AI for Sustainability and the Sustainability of AI.
AI can be an important tool for sustainable development. There is an almost overwhelming number of recent publications showing the various ways in which AI can be used for the sustainable development goals. However, these uses may come with a cost – a cost that is yet to be thoroughly assessed, evaluated and balanced. This cost can concern the environment – like carbon emissions generated while training and tuning AI models – or people more directly – like power asymmetries between those that do and do not have access to the technology – or, of course and ultimately, both at once. For this reason, Prof.
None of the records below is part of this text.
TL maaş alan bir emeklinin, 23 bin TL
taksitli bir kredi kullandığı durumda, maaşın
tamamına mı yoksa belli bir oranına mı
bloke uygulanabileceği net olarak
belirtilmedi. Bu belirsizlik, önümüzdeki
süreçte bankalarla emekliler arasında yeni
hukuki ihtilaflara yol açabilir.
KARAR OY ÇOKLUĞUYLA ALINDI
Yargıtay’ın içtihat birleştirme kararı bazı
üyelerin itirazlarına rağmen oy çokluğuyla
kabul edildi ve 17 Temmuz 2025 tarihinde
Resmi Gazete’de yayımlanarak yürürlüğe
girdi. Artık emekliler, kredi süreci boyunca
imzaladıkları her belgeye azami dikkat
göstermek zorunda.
Dr. van Wynsberghe from the University of Bonn, supported by the Alexander von Humboldt Foundation and the Institute for Science and Ethics, is launching the world’s first conference on the topic of Sustainable AI.
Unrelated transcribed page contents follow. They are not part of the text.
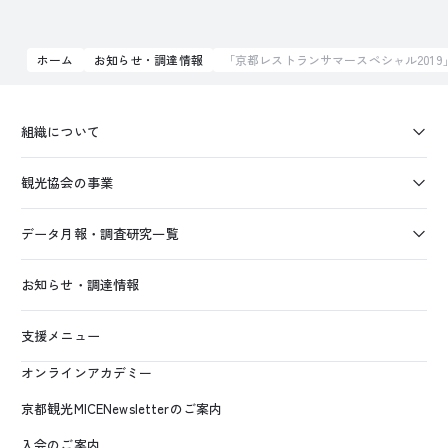
ホーム
お知らせ・調達情報
「京都レストランサマースペシャル201
組織について
観光協会の事業
データ月報・調査研究一覧
お知らせ・調達情報
支援メニュー
オンラインアカデミー
京都観光MICENewsletterのご案内
入会のご案内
The aim of this Sustainable AI conference is to get researchers talking about the environmental, social and economic costs of designing, developing, and using AI. The discussion will be directed at exploring: the normative grounding of the value of sustainability; the strength of the concept of sustainability; how to measure environmental costs of AI; understanding the intergenerational impacts of AI; and, informing public policy guidelines for the green, proportionate and sustainable development and use of AI.
The conference will be interdisciplinary and welcomes contributions from computer sciences, philosophy, (applied) AI ethics, social sciences, law and policy, and others. There will be a variety of events including but not limited to: presentations by thought leaders in this space, a trailer for and an associated call for interaction with an art installation by Thijs Biersteker on the topic of Sustainable AI, and a panel organized by the World Economic Forum Global Council for AI and Humanity on the topic of intergenerational issues.
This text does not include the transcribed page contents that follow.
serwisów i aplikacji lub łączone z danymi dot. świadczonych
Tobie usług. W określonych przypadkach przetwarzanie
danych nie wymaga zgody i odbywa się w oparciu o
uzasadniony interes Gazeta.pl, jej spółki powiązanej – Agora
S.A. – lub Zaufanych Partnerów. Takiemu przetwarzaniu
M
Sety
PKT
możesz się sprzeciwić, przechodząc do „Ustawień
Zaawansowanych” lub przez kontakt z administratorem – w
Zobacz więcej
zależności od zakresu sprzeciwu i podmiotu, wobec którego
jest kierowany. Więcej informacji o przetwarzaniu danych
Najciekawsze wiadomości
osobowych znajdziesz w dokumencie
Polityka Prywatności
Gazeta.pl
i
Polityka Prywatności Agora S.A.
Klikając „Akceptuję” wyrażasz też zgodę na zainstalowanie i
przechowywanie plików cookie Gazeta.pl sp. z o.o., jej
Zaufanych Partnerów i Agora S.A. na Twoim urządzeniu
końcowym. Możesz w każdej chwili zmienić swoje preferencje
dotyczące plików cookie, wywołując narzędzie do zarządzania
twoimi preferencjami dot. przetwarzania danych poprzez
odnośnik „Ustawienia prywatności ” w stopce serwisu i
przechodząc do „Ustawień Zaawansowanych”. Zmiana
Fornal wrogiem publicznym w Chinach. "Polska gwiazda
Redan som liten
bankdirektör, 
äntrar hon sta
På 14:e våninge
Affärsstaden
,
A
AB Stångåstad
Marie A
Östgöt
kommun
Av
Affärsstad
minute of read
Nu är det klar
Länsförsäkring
Lynn Kaack, Energy and Technology Policy
Group, ETH Zürich, Climate Change AI
Raphaela Kotsch, University of Zurich/Zurich University of Applied Sciences, Climate Change AI
Federica Lucivero, Senior Researcher in Ethics and Data, Ethox and Wellcome Centre for Ethics and Humanities, University of Oxford“The environmental sustainability of digital, data and AI driven technologies: delineating a responsibility gap” (Abstract)
Francesca Mazzi, Postdoctoral researcher, Saïd Business School, University of Oxford, Ph.D. candidate, Queen Mary University of London, Maastricht University“The Oxford Initiative on AI for SDGs – Mapping and learning from AI for SDGs projects: what’s next?” (Abstract)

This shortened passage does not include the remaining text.